How many of us high-school graduates have heard these words as we prepare to take the next step in our lives and enter college? We all spend the last few weeks of high school not only making last-minute memories that will last us a lifetime, but also moving forward and finishing up applications, attending college orientations and wondering how in the world are we supposed to start over at another place that we will have to attend for the next 4 years? And if high school was socially and academically difficult at times…how will we ever survive university with all those more-adult-than-kid students and stern professors? 

If you felt even a flicker of anxiety at imagining those scenarios…well, then you’re just like me. Coming from an immigrant family and having only been in the U.S for two months before starting high school as a freshman, was one of the hardest things I’d ever done. We all have felt like ‘that odd kid’ in class at least once in our lifetime (If you haven’t, kudos to you!). In my case, I battled Islamophobia, alienation by my classmates that had been friends with each other since elementary school, and feeling like I was never going to fit in or find friends. 
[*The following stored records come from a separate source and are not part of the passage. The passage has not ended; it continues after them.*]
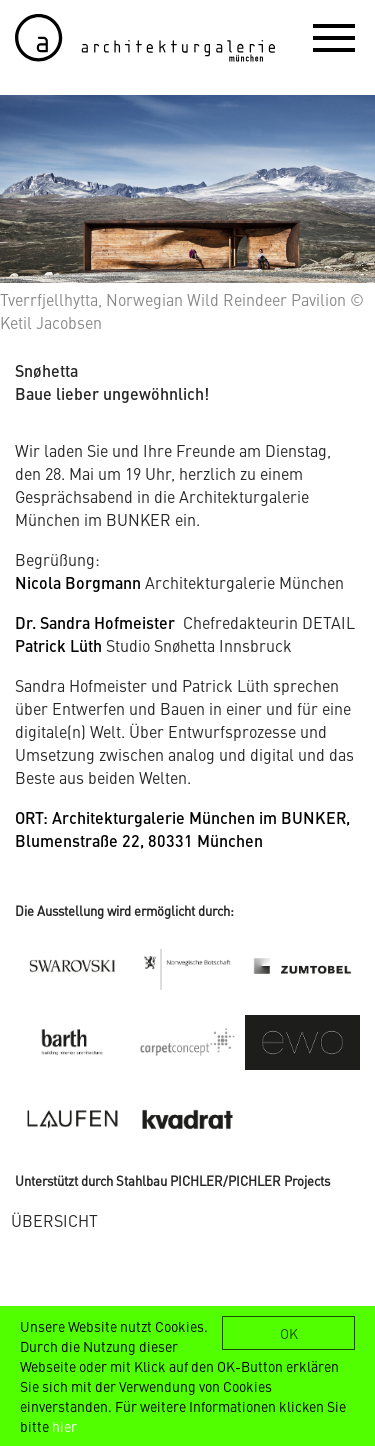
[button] (334, 37)
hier (64, 1426)
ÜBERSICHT (54, 1220)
Until one day, I broke down in front of my English teacher. I couldn’t tell you what I said to her while pouring out my feelings for lack of recollection, but I’ll tell you the sentence that I will always remember, regardless of where I am in life. She said, “One day, you’re going to fit in. Once you go to university, I promise you, you will find your people. And everyone who made you feel alone in a crowded room, or laughed at your ‘stupid’ questions, will be a distant memory.” 
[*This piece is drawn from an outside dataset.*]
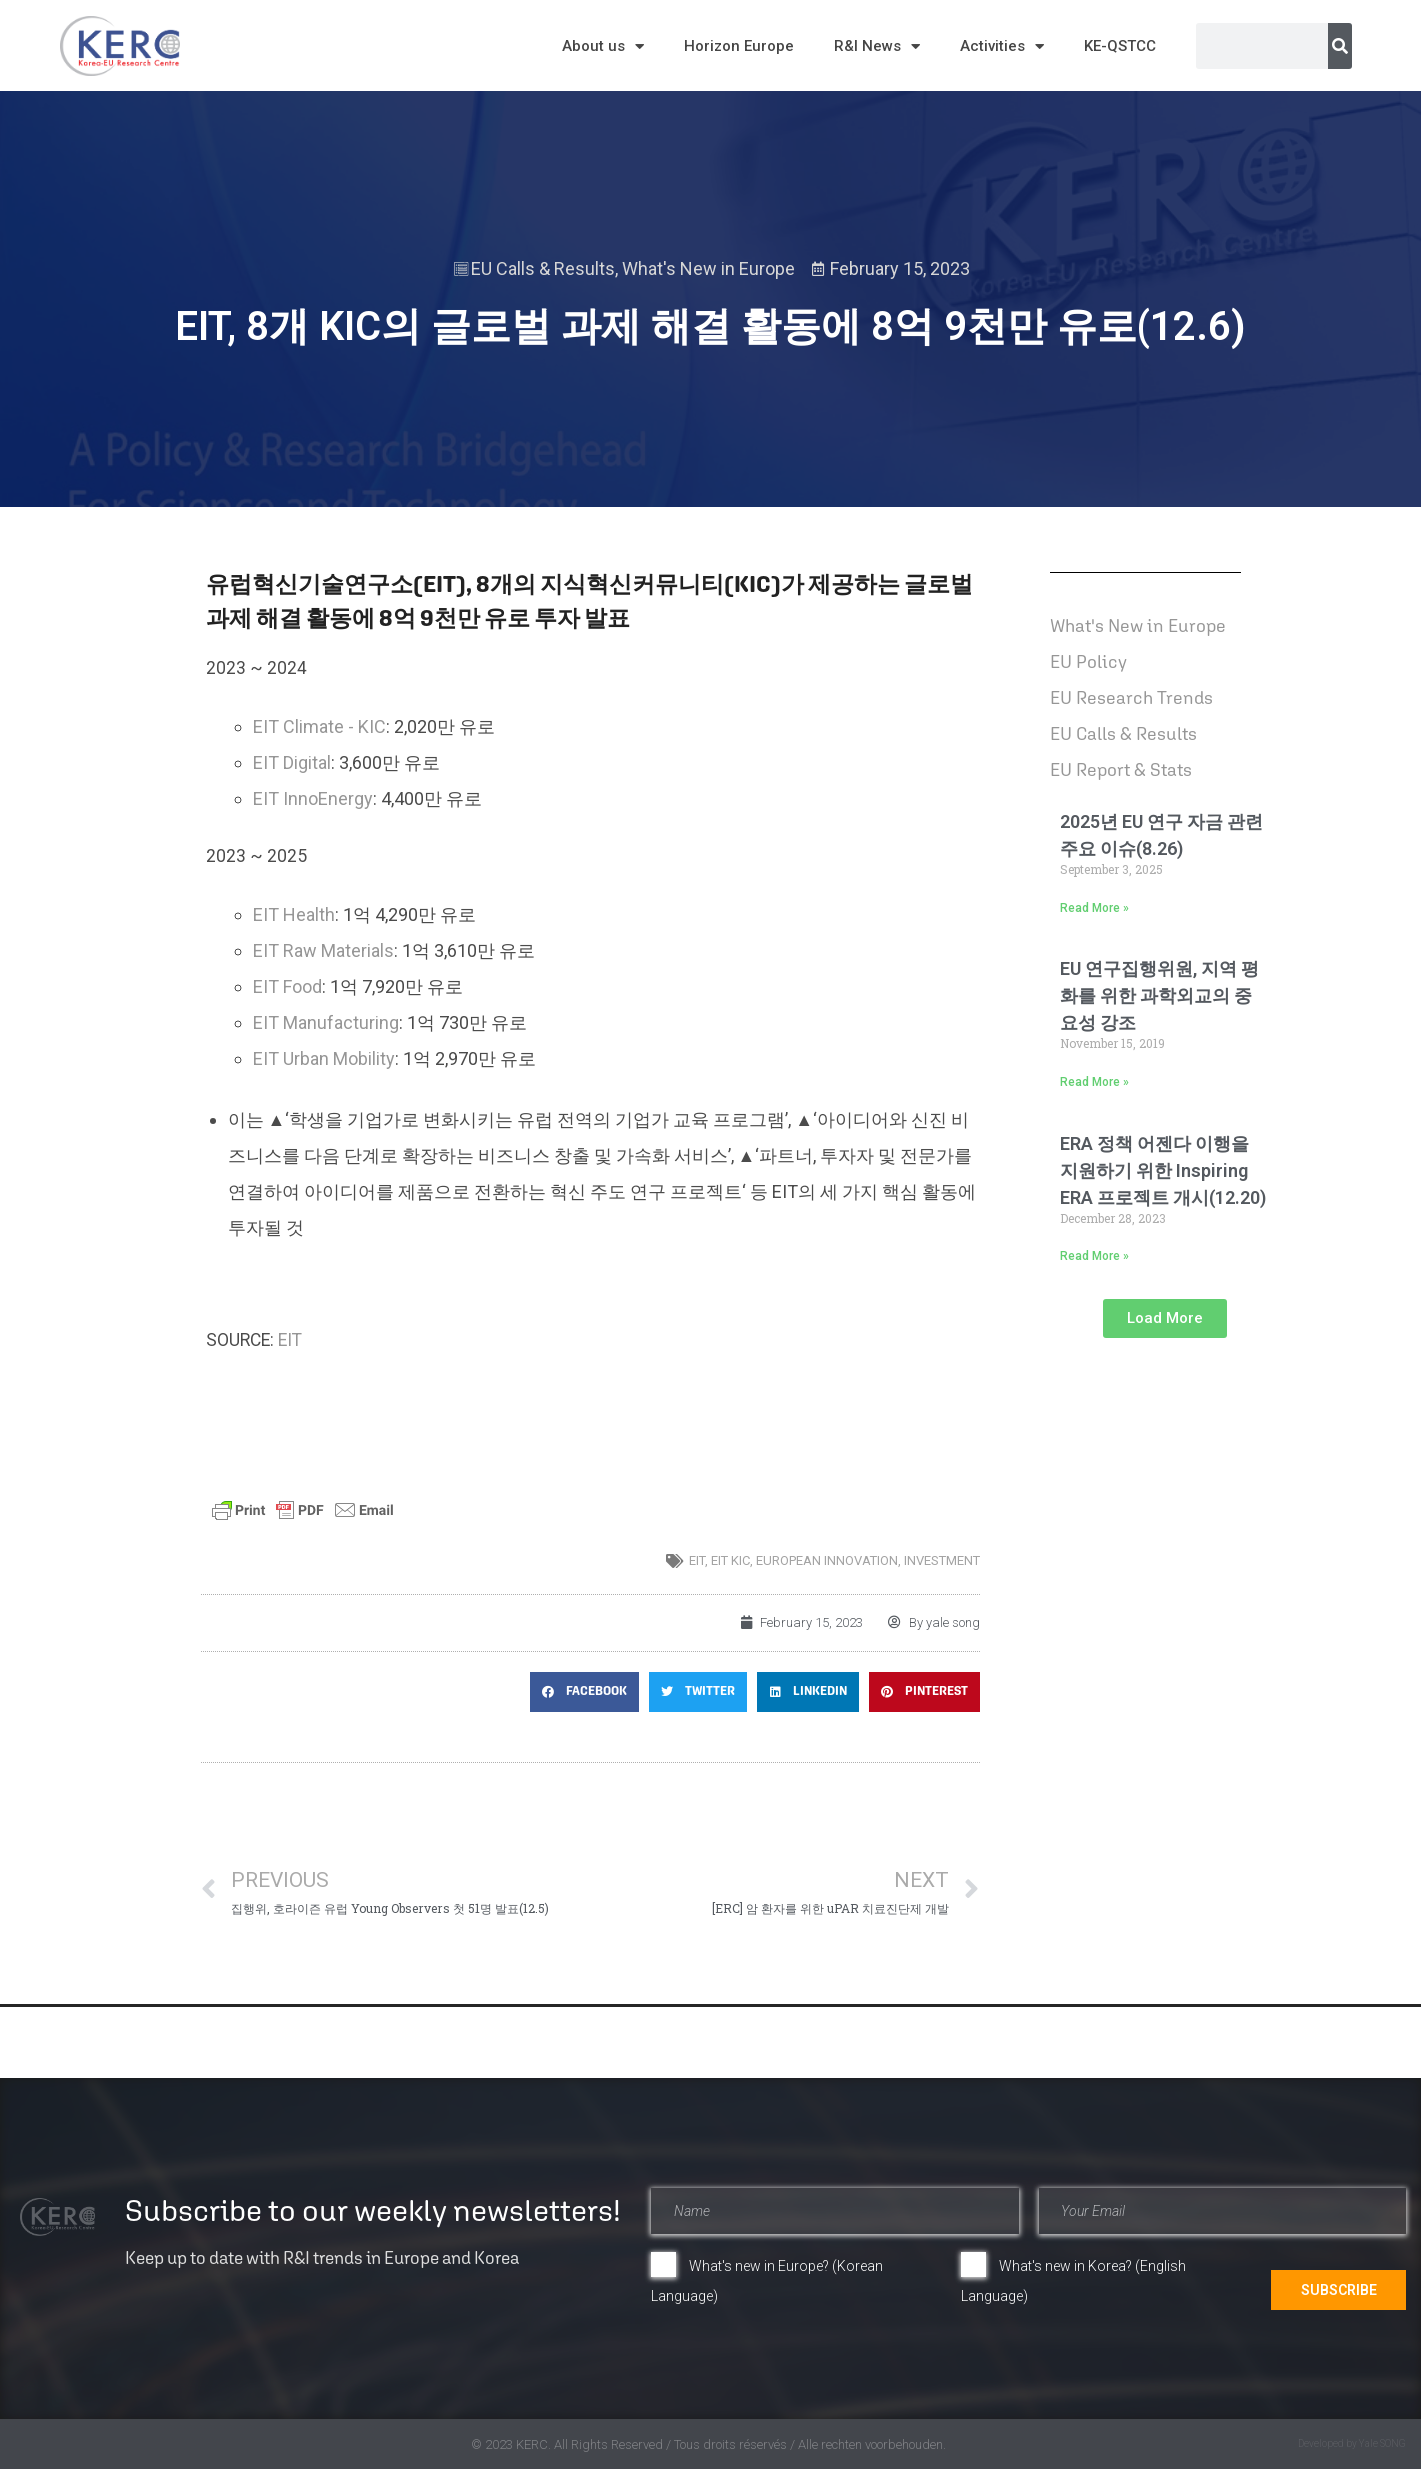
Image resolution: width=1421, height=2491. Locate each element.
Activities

Those words turned my depressing, hollow year to an optimistic and resolute one. I took steps to ensure my college resume shone through. I joined clubs, earned straight As, and attended volunteer events. I didn’t necessarily make a lot of close friends, but I met wonderful people. And any day I felt like maybe I didn’t belong in this space, I repeated my teacher’s words to myself. 

I am now only a few weeks away from entering UT Dallas as a freshman at age 18, and in my mind, the parallel with my high school freshman year at age 14,  is mind-boggling. This time, I didn’t wait for encouragement to step out of my comfort zone, or cry after Freshman Orientation at the overwhelming emotions engulfing me. I saw an organization on Instagram called ‘UTD Comet Life’ and after giving myself exactly one day to think about it, I contacted them and barreled my way into the amazing team of people connecting Comets to UT Dallas, as a member of the writing and photography teams. And it amazes me that in the extremely short time I have been part of this student-led organization, with never even having set foot on campus grounds unlike most members, I have never once felt like an outsider, or felt stupid for asking basic questions. But most importantly, I have already made some of the most supportive and open-minded friends that have helped me navigate this turbulent transition from high school to UT Dallas. Suddenly, university doesn’t seem too terrifying. 

In a way, it almost feels like I might have just found my people. 

Don’t wait for anyone to help you. Take that step outside your comfort zone. Who knows? You might just find yours.